Spirits of the Points: The Spleen Official (Pt. 3)

By Neil Gumenick, MAc (UK), LAc, Dipl. Ac

Editor's Note: Part 1 (October 2020) and Part 2 (January 2021) of this article discussed spleen points 1-3 and 4-6, respectively.


Spleen 7: Leaky Valley

A valley is a low-lying place between two hills or mountains, typically with a river running through it. The valley contains the life-giving waters essential to the earth's fertility; to the plants, animals and people that live in its proximity. This nourishing water must be contained so it is available in proper amounts and does not leak away.

If nourishment cannot be contained, it is of no use. It leaks out through the cracks, leaving us empty, unable to properly hold and derive benefit from the harvest. Physically, fluids can leak into the lower ankles and feet, causing swelling. Edema or emaciation in any part of the body can be a call for this point.

spleen - Copyright – Stock Photo / Register Mark Some patients in need of the point are constantly hungry, but are unsatisfied, lethargic and unnourished by the food they eat. They may be unable to maintain a proper body weight. Mentally, they may be unable to remember and glean the wisdom of their experience. It is all quickly forgotten.

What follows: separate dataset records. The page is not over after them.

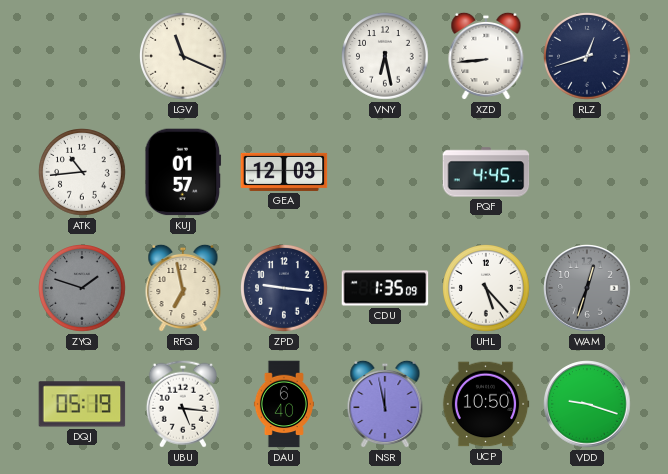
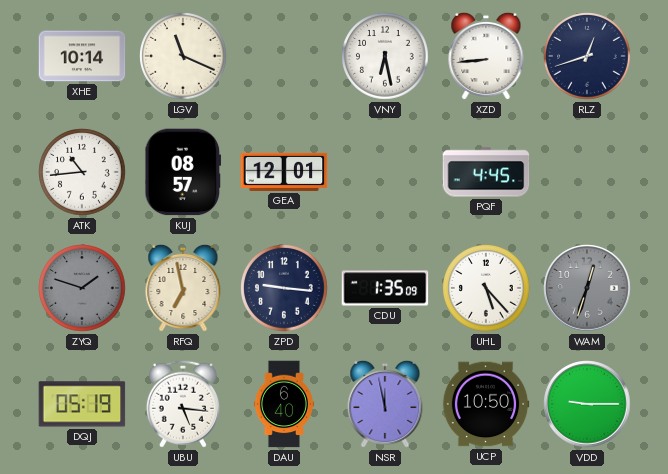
XHE: none -> 10:14
KUJ: 01:57 -> 08:57
GEA: 12:03 -> 12:01
VDD: 9:18 -> 9:15
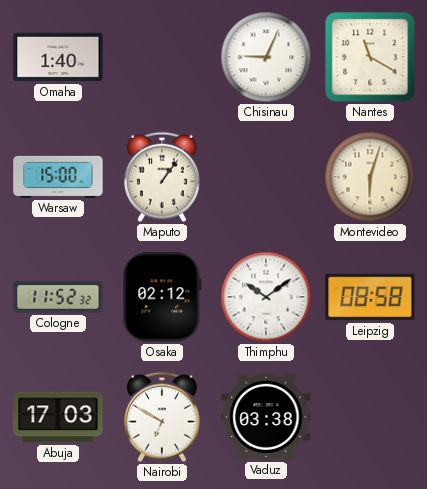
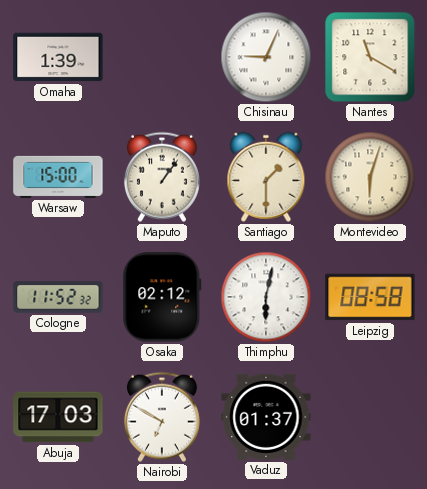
Omaha: 1:40 -> 1:39
Santiago: none -> 1:30
Thimphu: 10:09 -> 6:02
Vaduz: 03:38 -> 01:37
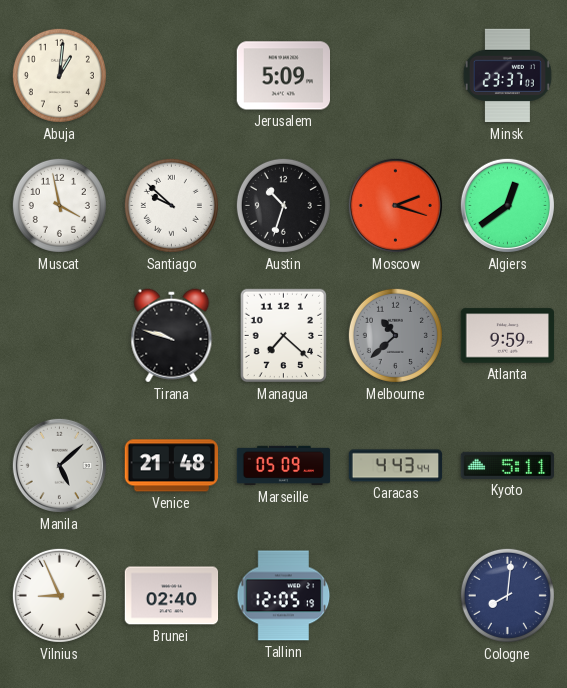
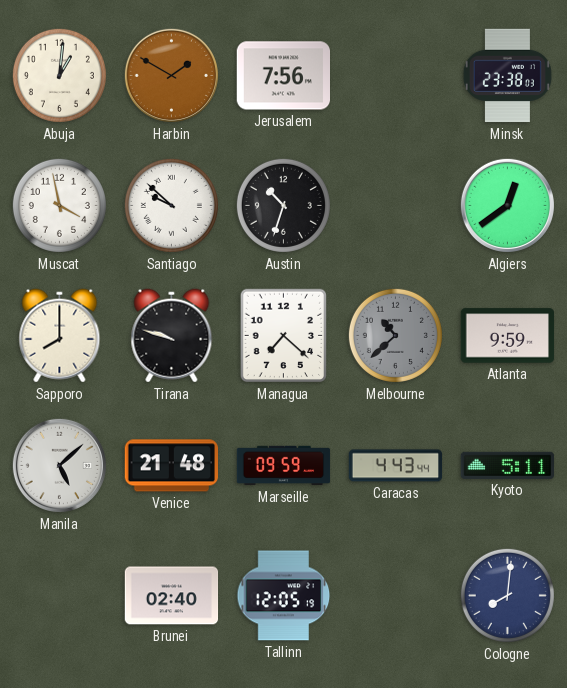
Harbin: none -> 1:50
Jerusalem: 5:09 -> 7:56
Minsk: 23:37 -> 23:38
Moscow: 2:18 -> none
Sapporo: none -> 8:00
Marseille: 05:09 -> 09:59
Vilnius: 8:56 -> none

Spiritually, the gift of being "at home," wherever one is, cannot be achieved or maintained. Instead, one is restless, anxious and unsettled. This point can patch the leaks at whatever level they exist to restore the patient to a place of security, nourishment and fulfillment.

Spleen 8: Earth Motivator

This point is used to break up hard, inert and unresponsive earth. In some patients, earth can be like concrete – dried, stuck, tired and weak; lacking the motivation and ability to move. Spleen 8 is akin to bulldozing the earth before planting – breaking it up into small pieces that can then receive warmth and water. The seeds can then penetrate, sprout and extend roots.

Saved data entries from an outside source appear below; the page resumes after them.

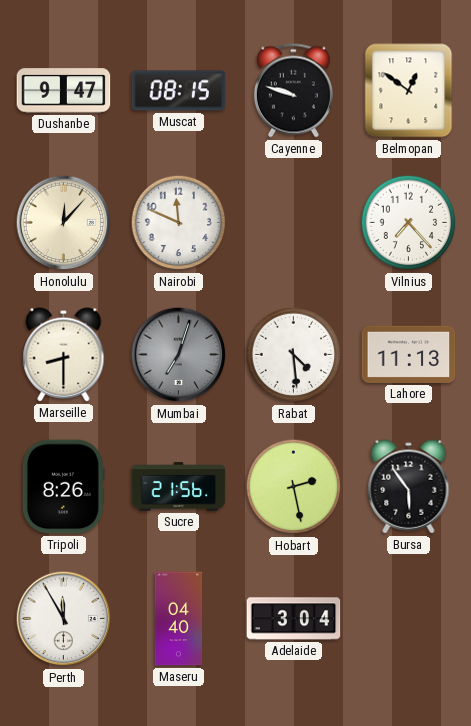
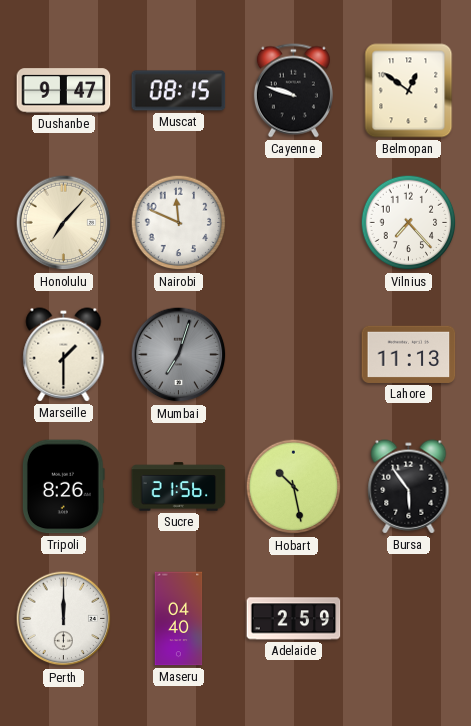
Honolulu: 12:07 -> 7:07
Marseille: 8:30 -> 1:30
Rabat: 4:29 -> none
Hobart: 2:28 -> 10:28
Perth: 11:55 -> 12:00
Adelaide: 3:04 -> 2:59
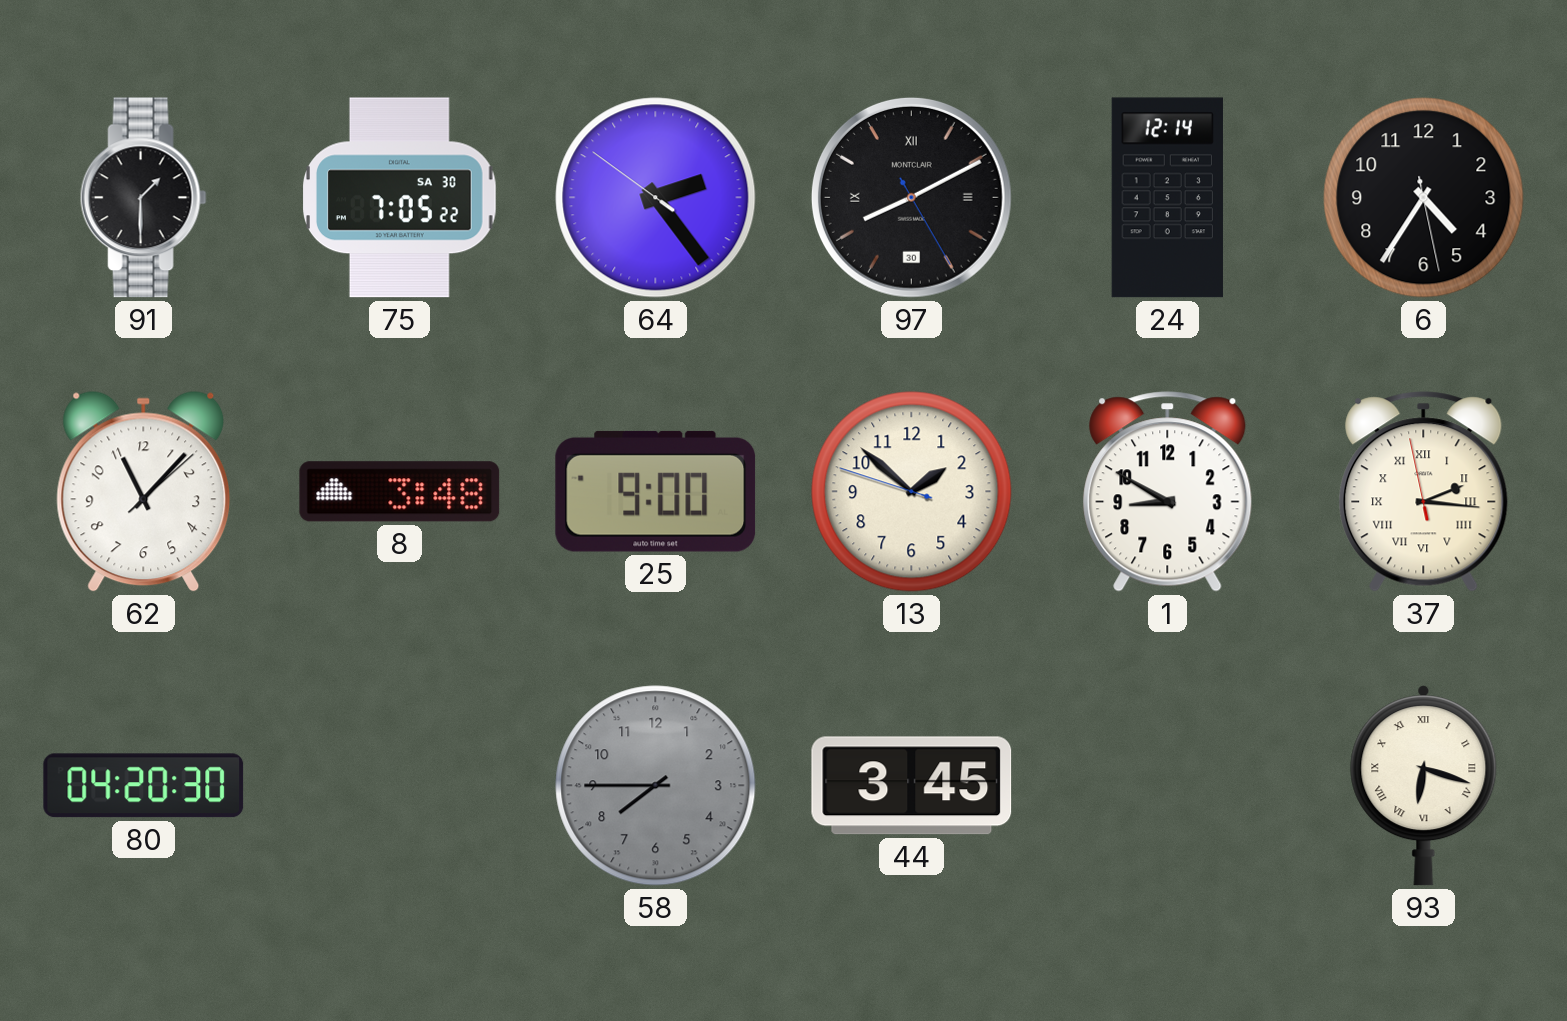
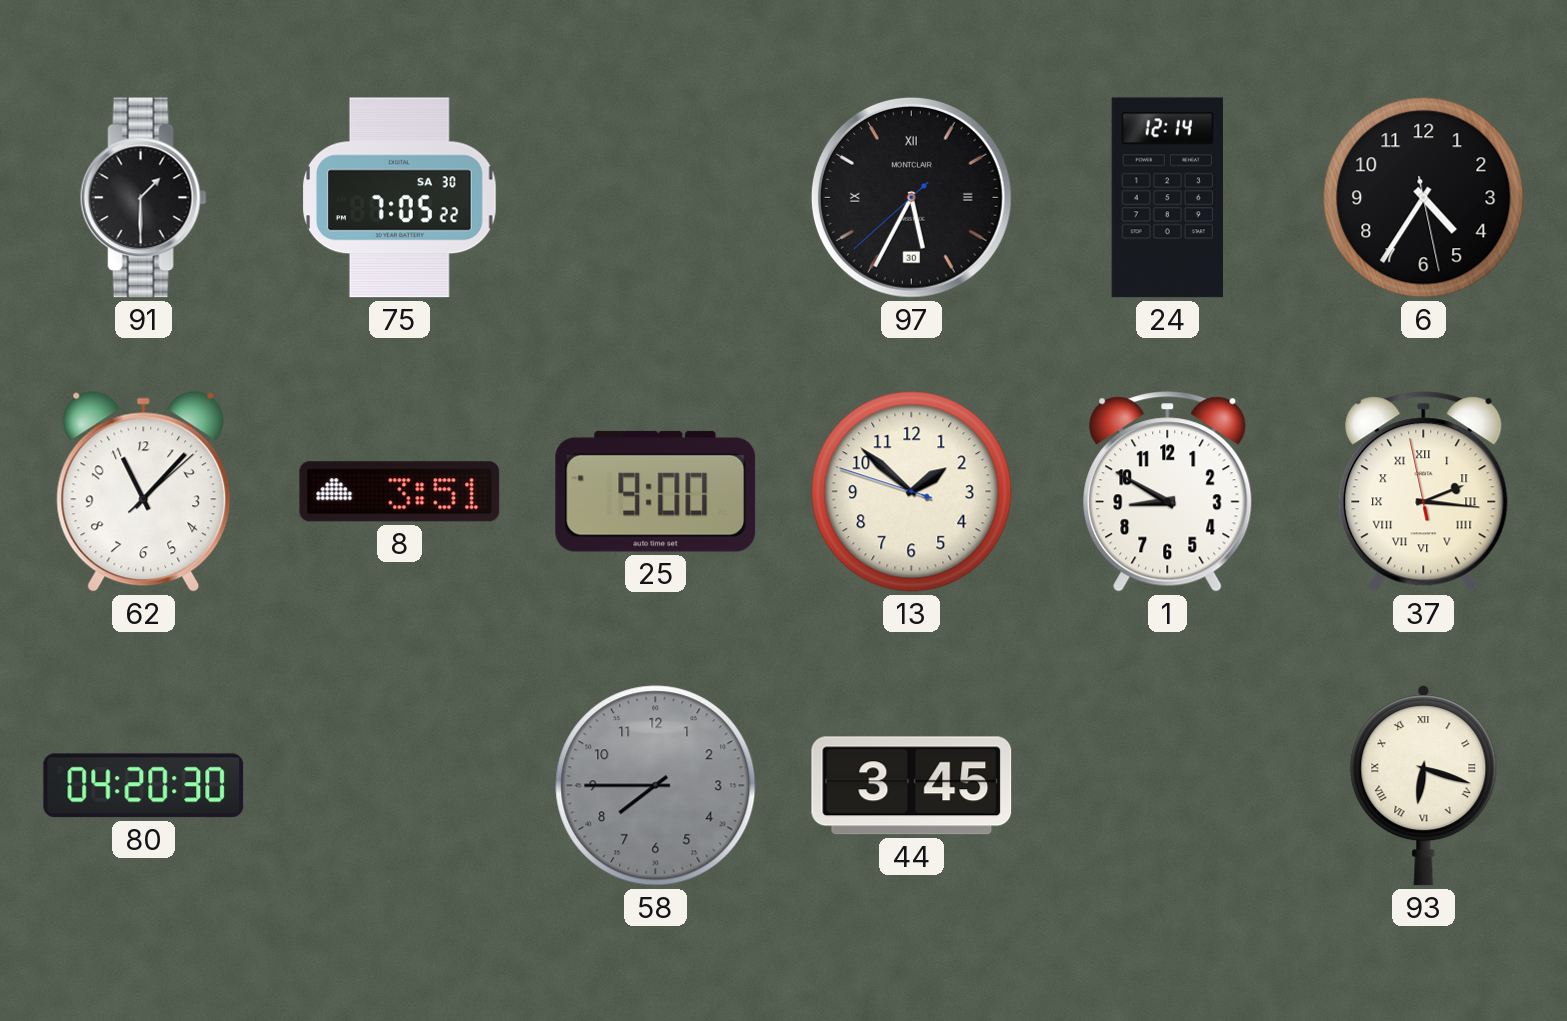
64: 2:23 -> none
97: 8:10 -> 5:34
8: 3:48 -> 3:51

The spleen, as the Official of Transportation and Distribution, is likened to a fleet of trucks that transport food to the people. Even if there is sufficient food, if it doesn't get to its correct destinations, the people will still starve. An imbalance in the spleen can be, metaphorically, like the trucks getting stuck, breaking down, or the drivers getting lost.

When the transporter Official gets stuck, this point can get it moving. The earth-imbalanced patient in need of this point may be physically inert, exhausted, lazy and unmotivated. Mentally, one may be stuck, stubborn, obstinate and immovable. Spiritually, one may lack a sense of contentment and being at home; or may feel imprisoned, without motivation or the possibility of forward movement.

Spleen 9: Yin Mound Spring

A spring occurs when pressure causes a natural flow of groundwater onto the earth's surface. It is constantly being fed, refreshed and replenished from an underground source. Yin refers to the shady side of a mountain or hill. In the context of spirit, yin embodies the less obvious aspects of ourselves: the small inner workings and truths.

This spring, high on a mound, feeds the earth with its cooling, clear effervescence. It brings the potential of fertility and new life. It offers a quiet, inner perspective to patients who need to be focused, cleansed of outer distractions, and look within.

As the water point of the meridian, it regulates the distribution of fluid. Poor distribution can result in swellings, masses and painful accumulations. Too much water can cause one to drown at the level of the mind, awash in thoughts and fearful concerns. One may be a constant meddler in the lives of others or be overly self-absorbed.

The earth element is associated with the figure of the mother, the provider of nourishment and care. A good mother neither overwhelms nor ignores her children.

Too little water can dry out the earth, rendering it hard and infertile. Mentally, one can similarly become closed-minded, hard, bitter, and lacking in compassion for oneself or others. In either extreme, this point can be a welcome relief, providing a sober look inside oneself, calm and collected, wise and level-headed in times of stress. 


Author's Note: English translations of point names are those taught by Professor J.R. Worsley and appear in Traditional Chinese Acupuncture, Volume 1: Meridians and Points by J.R. Worsley; published by Element Books, 1982.